ERISA vista | PLANADVISER September/October 2016

Sweeping Changes in Advice

A look at changes over the past decade

By Fred Reish and Joan Neri | September/October 2016

PAJF16_Article-Image-ERISA-Reish-and-Neri-Portrait_Tim-Bower.jpgArt by Tim BowerADVISER QUESTION: In light of the new Department of Labor (DOL) rule on fiduciary status, how has advice to retirement plans changed over the past 10 years?

ANSWER: Retirement plan advice has changed to respond to: plan sponsors’ desire for assistance in satisfying their fiduciary duties; the increased pressure on reducing costs; and the needs of aging Baby Boomers. Here’s our list of some of the most significant changes.

• Transition from sales-based to advice-based services for small to mid-market plans. With the increase in fiduciary breach claims, Employee Retirement Income Security Act (ERISA) plan sponsors of small to mid-market plans have increasingly looked to advisers to assist them in satisfying their fiduciary responsibilities. To respond to this need, over the past decade, more advisers have been accepting fiduciary status and offering investment advisory services.

This shift will be even more pronounced after the DOL fiduciary rule becomes applicable because the new requirements will lead to more advisers being considered fiduciaries. And a fiduciary adviser who receives compensation that varies based on the investment advice given, such as in the case of sales-based compensation, commits a prohibited transaction. To avoid this result, more advisers will likely offer advice-based services for a level fee—i.e., asset-based or dollar amount.

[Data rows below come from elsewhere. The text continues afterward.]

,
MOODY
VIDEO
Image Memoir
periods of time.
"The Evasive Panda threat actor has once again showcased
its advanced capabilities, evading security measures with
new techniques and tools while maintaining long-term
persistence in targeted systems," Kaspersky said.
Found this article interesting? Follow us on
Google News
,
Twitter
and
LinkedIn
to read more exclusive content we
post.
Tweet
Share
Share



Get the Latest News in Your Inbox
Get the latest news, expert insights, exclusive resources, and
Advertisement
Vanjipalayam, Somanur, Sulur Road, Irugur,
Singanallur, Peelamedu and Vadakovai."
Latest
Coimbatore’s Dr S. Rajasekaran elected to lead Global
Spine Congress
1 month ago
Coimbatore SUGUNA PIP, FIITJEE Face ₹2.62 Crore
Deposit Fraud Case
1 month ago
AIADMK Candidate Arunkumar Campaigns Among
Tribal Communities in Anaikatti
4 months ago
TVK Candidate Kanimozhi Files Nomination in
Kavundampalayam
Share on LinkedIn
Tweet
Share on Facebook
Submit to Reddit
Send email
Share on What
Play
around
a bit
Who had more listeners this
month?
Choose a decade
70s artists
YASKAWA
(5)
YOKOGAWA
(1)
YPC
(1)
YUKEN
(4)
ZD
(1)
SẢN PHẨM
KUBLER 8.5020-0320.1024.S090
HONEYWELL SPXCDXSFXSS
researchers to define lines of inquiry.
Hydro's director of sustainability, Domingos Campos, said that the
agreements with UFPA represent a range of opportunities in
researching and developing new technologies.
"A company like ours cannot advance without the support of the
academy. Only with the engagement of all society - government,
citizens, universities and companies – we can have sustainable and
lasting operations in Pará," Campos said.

• Movement from actively managed mutual funds to passive index funds. The common complaint by participants in lawsuits during this decade has been that they pay unreasonably high expenses, which reduce their returns. This has put increased pressure on investment fiduciaries to explore lower-cost investment alternatives. In undertaking this evaluation, more investment fiduciaries have found that lower-cost, passively managed index funds are prudent investment choices for inclusion on the plan investment lineup—rather than actively managed funds, which have higher costs.

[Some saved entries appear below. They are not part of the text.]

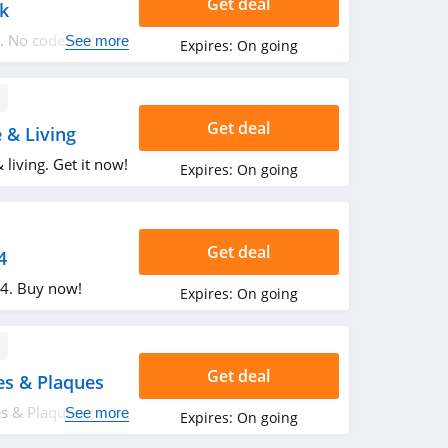
Get deal
k
. No code
See more
Expires:
On going
Get deal
& Living
living. Get it now!
Expires:
On going
Get deal
4
$24. Buy now!
Expires:
On going
Get deal
s & Plaques
s & Plaques.
See more
Expires:
On going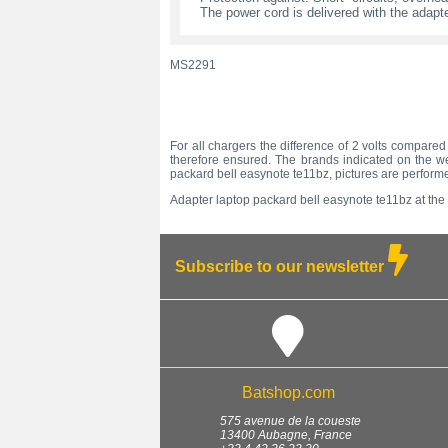
The power cord is delivered with the adapte
MS2291
For all chargers the difference of 2 volts compared 
therefore ensured. The brands indicated on the we
packard bell easynote te11bz, pictures are performe
Adapter laptop packard bell easynote te11bz at the 
Subscribe to our newsletter
Batshop.com
575 avenue de la coueste
13400
Aubagne
,
France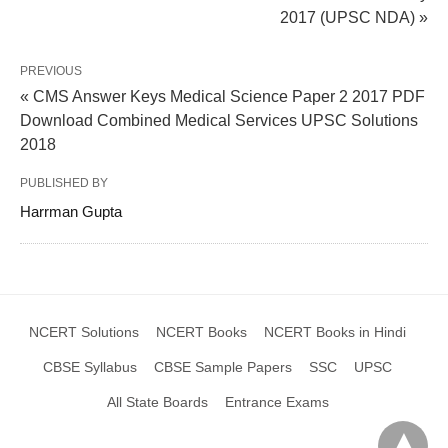
2017 (UPSC NDA) »
PREVIOUS
« CMS Answer Keys Medical Science Paper 2 2017 PDF
Download Combined Medical Services UPSC Solutions
2018
PUBLISHED BY
Harrman Gupta
NCERT Solutions
NCERT Books
NCERT Books in Hindi
CBSE Syllabus
CBSE Sample Papers
SSC
UPSC
All State Boards
Entrance Exams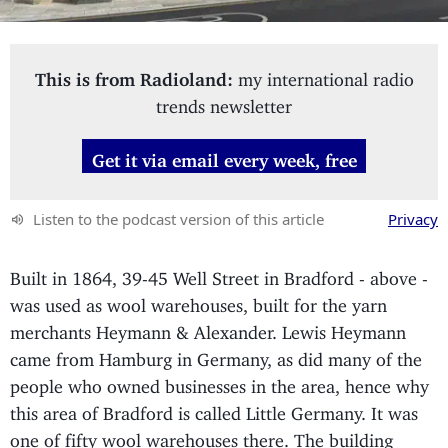
This is from Radioland:
my international radio
trends newsletter
Get it via email every week, free
Listen to the podcast version of this article
Privacy
Built in 1864, 39-45 Well Street in Bradford - above -
was used as wool warehouses, built for the yarn
merchants Heymann & Alexander. Lewis Heymann
came from Hamburg in Germany, as did many of the
people who owned businesses in the area, hence why
this area of Bradford is called Little Germany. It was
one of fifty wool warehouses there. The building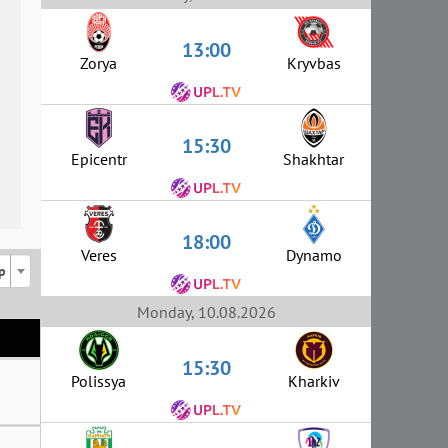
13:00
Zorya
Kryvbas
15:30
Epicentr
Shakhtar
18:00
Veres
Dynamo
p
Monday, 10.08.2026
15:30
Polissya
Kharkiv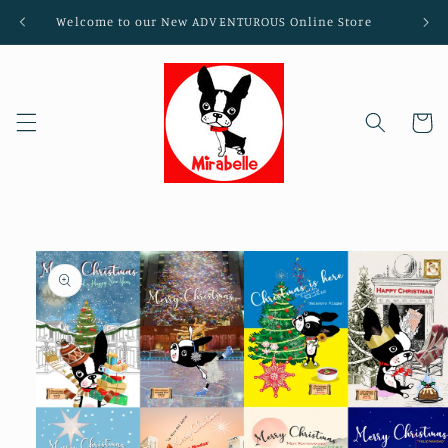
Skip to
Welcome to our New ADVENTUROUS Online Store
content
Cart
Skip to
product
information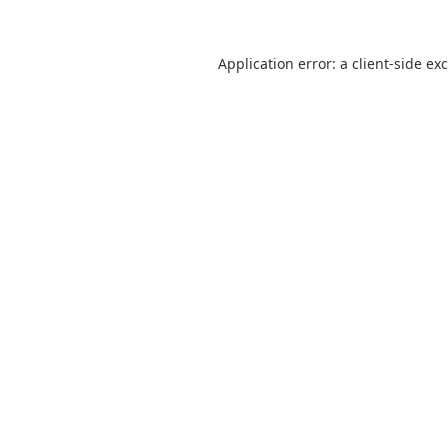
Application error: a
client
-side ex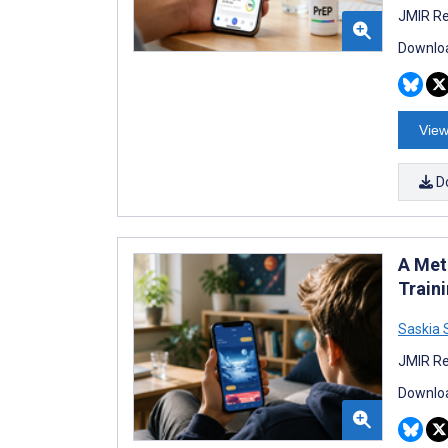
JMIR Re
Downloa
View
D
A Met
Train
Saskia
JMIR Re
Downloa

• More retirement plan advisers provide consulting services. Plan sponsors increasingly look to advisers to provide consulting, as well as investment advisory, services. For example, automatic features are growing in popularity, and advisers now regularly consult with plan sponsors  about automatic enrollment, automatic deferral increases and automatic re-enrollment. Educating plan sponsors about their fiduciary responsibilities is another common consulting service offered by advisers. Some advisers assist plan sponsors in selecting and monitoring service providers, and in transitioning from one service provider to another. We expect this trend to continue and more advisers to regularly offer these valuable services.

• Greater knowledge and expertise regarding target-date funds (TDFs). Target-date funds are now one of the most popular 401(k) plan investment options. Recognizing this, the DOL published guidance for fiduciaries on the prudent selection and monitoring of the funds. These circumstances have caused advisers to become more knowledgeable about TDFs and more skilled at advising plan sponsors about the prudent selection and monitoring of them.

• Benchmarking services are regularly used. The ERISA 408(b)(2) disclosure requirement resulted in increased transparency in service provider fees to enable plan sponsors to assess the fees’ reasonableness. The determination of reasonableness requires considering the fees in relation to the quality of the services provided. Benchmarking is now regularly used by knowledgeable advisers to aid in this process.

• Emphasis on achievement of benefit adequacy and other plan success criteria.

Plan sponsors are increasingly interested in ensuring that participants are provided with adequate benefits at retirement. To address this need, experienced advisers are working with plan sponsors to target an appropriate retirement benefit goal for aiding their participants and to assist in developing a process that achieves it.

 • Increased concern about adequacy of plan distribution options for aging participants. Retirement income planning also concerns plan sponsors in regard to aging Baby Boomers. Advisers are helping by exploring retirement plan distribution options for plan sponsors to potentially consider.

• Increased scrutiny of plan expenses and conflicts of interest in individual retirement accounts (IRAs). Once the fiduciary rule is applicable, IRA investors may be making claims about unreasonably high expenses and service provider conflicts of interest, like 401(k) participants are doing. Advisers should anticipate this and make appropriate changes to their business model to avoid such claims.

Fred Reish is chair of the Financial Services ERISA practice at the law firm Drinker, Biddle & Reath. A nationally recognized expert in employee benefits law, Reish has written four books and many articles on the Employee Retirement Income Security Act (ERISA), Internal Revenue Service (IRS) and Department of Labor (DOL) audits, as well as pension plan disputes. Joan Neri, who has been associated with the firm since 1988, is counsel on the Employee Benefits and Executive Compensation Practice Group. Her practice focuses on all aspects of employee benefits counseling.